# check out this sick video



## cassiusclay (Feb 19, 2007)

this may very well be the worst fish tank of all time




so....who wants to help me find this guy?


----------



## mikenas102 (Feb 8, 2006)

That's not even relaxing to look at. Besides the fact the fish will be dead shortly, the tank is to stressful to look at.


----------



## Shurik (Mar 22, 2008)

Oh GOD!..... Well, this is really BAD. 
The video is 2 years old though. 

His last login was 6 days ago, so he is still around. Age 27, country Hong Kong. A lot of comments to that video is out there. And I can't see him responding to any of it.


----------



## cassiusclay (Feb 19, 2007)

the worst of it all is that most of those fishes dont do well in 200+ gallon systems those angels have a massive home range in the wild so do those poor tangs i really hate this guy i dont even know him


----------



## It's Me (Jan 14, 2008)

It makes me sick to watch it. He has another video not as bad but bad none the less in the side bar of an overstocked freshwater tank.
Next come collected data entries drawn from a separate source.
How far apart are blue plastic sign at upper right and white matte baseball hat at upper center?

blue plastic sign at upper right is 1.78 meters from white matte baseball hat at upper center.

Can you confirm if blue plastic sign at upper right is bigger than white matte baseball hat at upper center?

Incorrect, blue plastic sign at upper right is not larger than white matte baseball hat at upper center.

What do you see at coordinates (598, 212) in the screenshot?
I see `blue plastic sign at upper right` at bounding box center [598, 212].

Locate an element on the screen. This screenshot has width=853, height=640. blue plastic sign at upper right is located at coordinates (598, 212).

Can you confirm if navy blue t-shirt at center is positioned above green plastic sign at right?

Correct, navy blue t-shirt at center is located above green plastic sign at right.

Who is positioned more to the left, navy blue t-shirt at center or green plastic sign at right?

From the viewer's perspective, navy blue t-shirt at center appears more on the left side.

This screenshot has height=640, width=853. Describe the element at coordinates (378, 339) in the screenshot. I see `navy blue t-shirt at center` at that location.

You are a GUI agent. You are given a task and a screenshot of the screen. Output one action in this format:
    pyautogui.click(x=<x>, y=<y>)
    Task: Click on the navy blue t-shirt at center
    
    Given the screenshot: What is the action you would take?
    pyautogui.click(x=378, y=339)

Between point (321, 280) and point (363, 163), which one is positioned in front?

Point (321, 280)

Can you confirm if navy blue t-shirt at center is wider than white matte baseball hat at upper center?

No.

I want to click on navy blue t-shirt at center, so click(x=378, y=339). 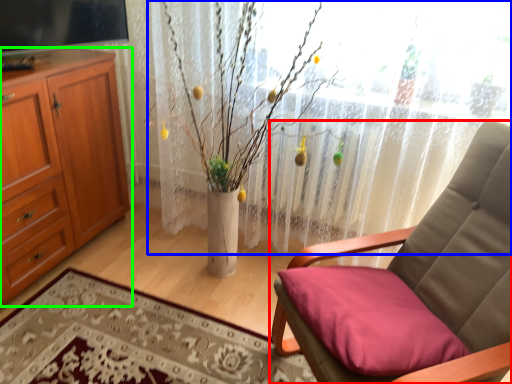 Question: Based on their relative distances, which object is farther from chair (highlighted by a red box)? Choose from curtain (highlighted by a blue box) and cabinetry (highlighted by a green box).

Choices:
 (A) curtain
 (B) cabinetry

Answer: (B) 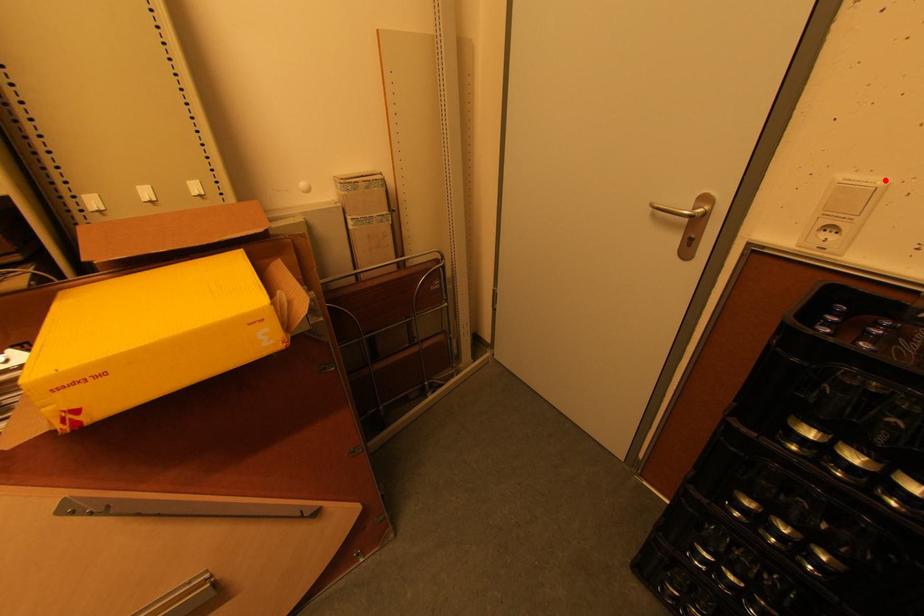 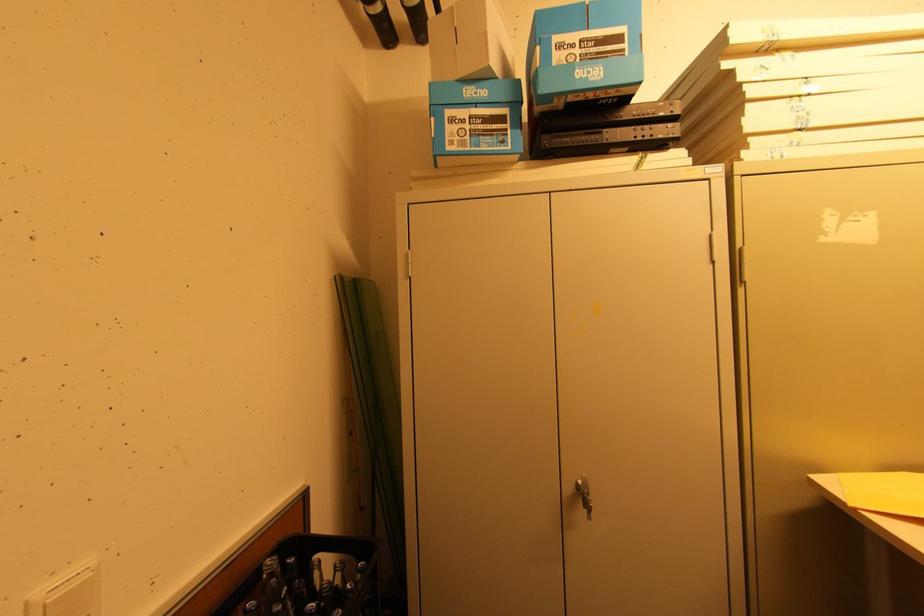 Find the pixel in the second image that matches the highlighted location in the first image.

(91, 562) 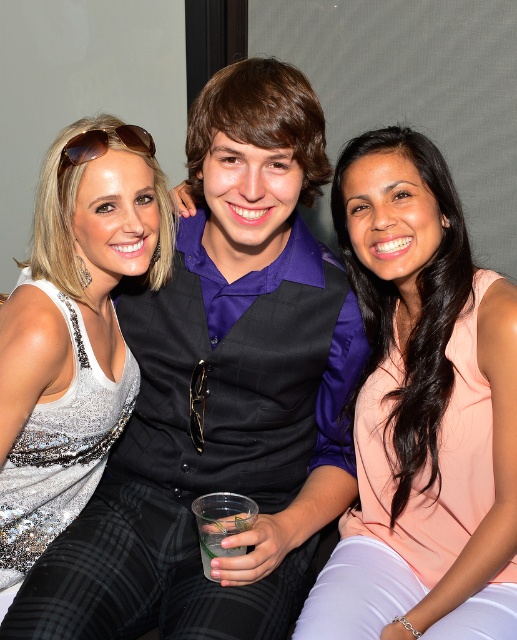 Can you confirm if peach satin blouse at center is positioned to the right of satin silver dress at center?

Correct, you'll find peach satin blouse at center to the right of satin silver dress at center.

Is point (361, 172) more distant than point (25, 424)?

Yes.

Locate an element on the screen. The height and width of the screenshot is (640, 517). peach satin blouse at center is located at coordinates (421, 410).

Does matte black vest at center have a greater width compared to peach satin blouse at center?

Yes.

Does point (55, 632) come behind point (433, 406)?

No, (55, 632) is in front of (433, 406).

Is point (157, 472) positioned behind point (404, 300)?

No.

Where is `matte black vest at center`? matte black vest at center is located at coordinates (220, 394).

Is matte black vest at center thinner than satin silver dress at center?

No, matte black vest at center is not thinner than satin silver dress at center.

Is point (357, 371) positioned after point (42, 474)?

Yes, it is behind point (42, 474).

Locate an element on the screen. matte black vest at center is located at coordinates (220, 394). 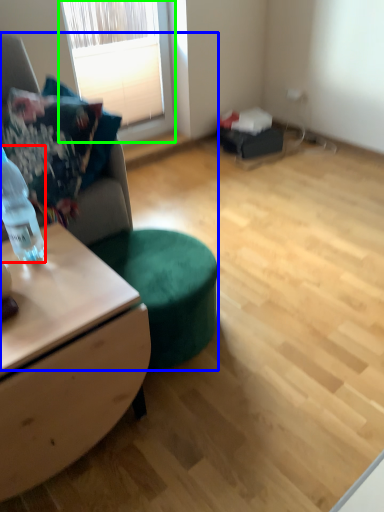 Question: Which object is the farthest from bottle (highlighted by a red box)? Choose among these: studio couch (highlighted by a blue box) or window (highlighted by a green box).

Choices:
 (A) studio couch
 (B) window

Answer: (B) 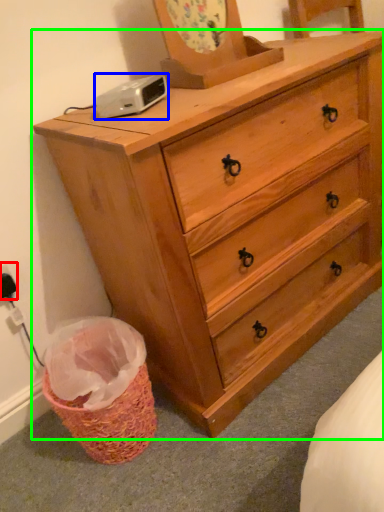 Question: Considering the real-world distances, which object is farthest from electric outlet (highlighted by a red box)? gadget (highlighted by a blue box) or chest of drawers (highlighted by a green box)?

Choices:
 (A) gadget
 (B) chest of drawers

Answer: (B) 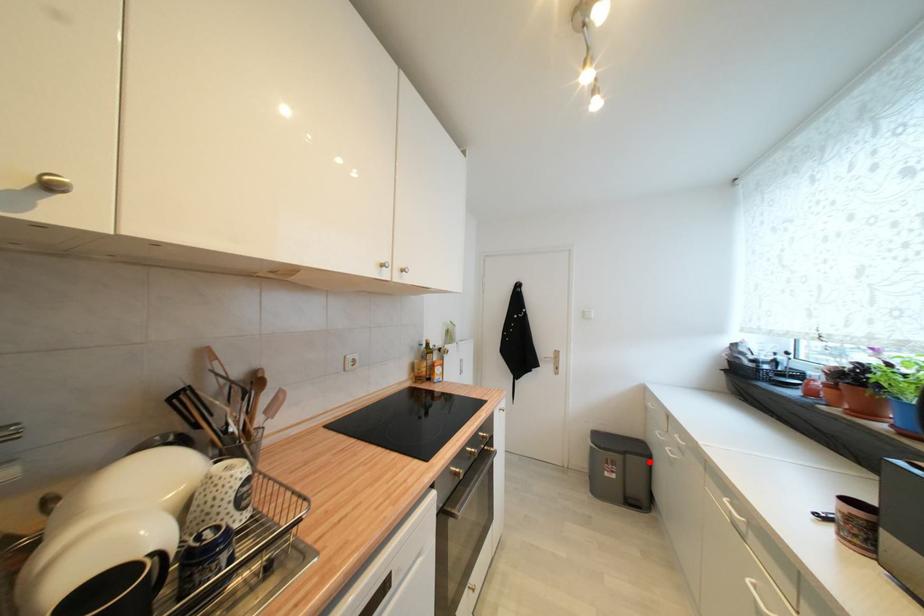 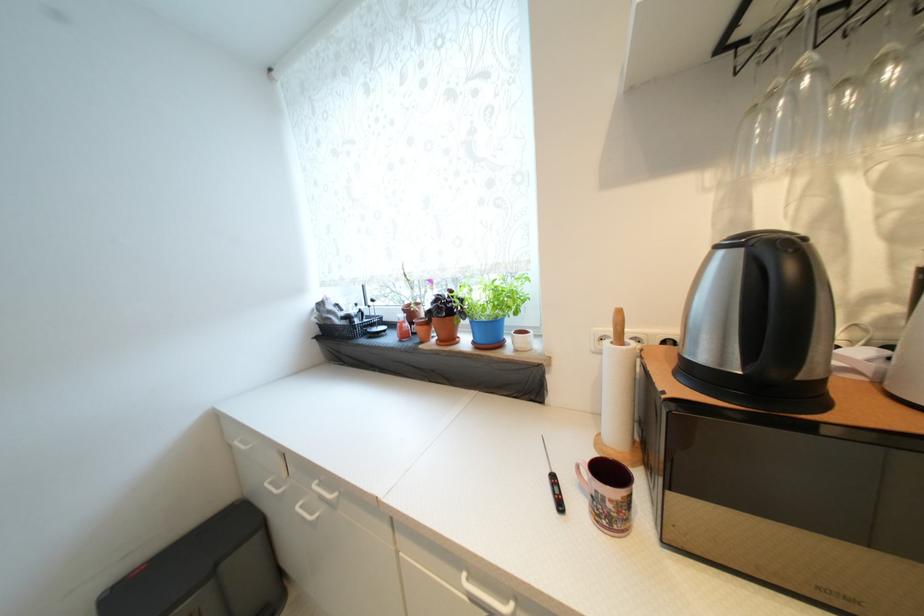 The point at the highlighted location is marked in the first image. Where is the corresponding point in the second image?

(261, 541) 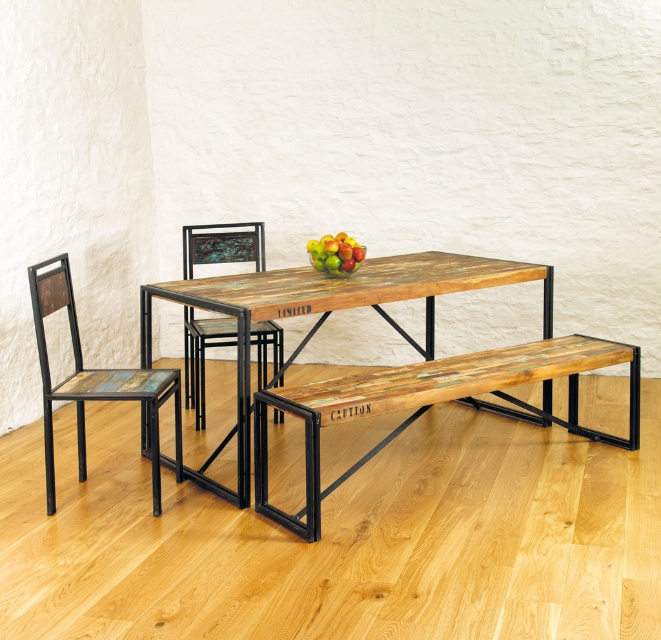 Describe the element at coordinates (95, 380) in the screenshot. I see `distressed wood chair at left` at that location.

Between distressed wood chair at left and rustic wood chair at center, which one appears on the left side from the viewer's perspective?

Positioned to the left is distressed wood chair at left.

Locate an element on the screen. Image resolution: width=661 pixels, height=640 pixels. distressed wood chair at left is located at coordinates (95, 380).

The image size is (661, 640). I want to click on distressed wood chair at left, so click(x=95, y=380).

Does reclaimed wood table at center have a smaller size compared to green matte apples at center?

No, reclaimed wood table at center is not smaller than green matte apples at center.

Does reclaimed wood table at center appear under green matte apples at center?

Yes, reclaimed wood table at center is below green matte apples at center.

I want to click on reclaimed wood table at center, so click(x=325, y=314).

Consider the image. Is reclaimed wood table at center to the right of distressed wood chair at left from the viewer's perspective?

Correct, you'll find reclaimed wood table at center to the right of distressed wood chair at left.

Who is lower down, reclaimed wood table at center or distressed wood chair at left?

Positioned lower is distressed wood chair at left.

Is point (247, 412) farther from camera compared to point (93, 392)?

Yes, point (247, 412) is behind point (93, 392).

Locate an element on the screen. The width and height of the screenshot is (661, 640). reclaimed wood table at center is located at coordinates (325, 314).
I wonder if any of those fish still live today?


----------



## gibmaker (Jan 3, 2007)

Someone should slap him in the face and take his tanks.


----------



## NAL (Feb 27, 2007)

eeeeeeeeeeeeeeek











That is my tank, is that overstocked?


----------



## Gilraen Took (Apr 19, 2007)

Please tell me you're joking 0_0


----------



## junior10476 (Feb 7, 2008)

doesn't look good at all


----------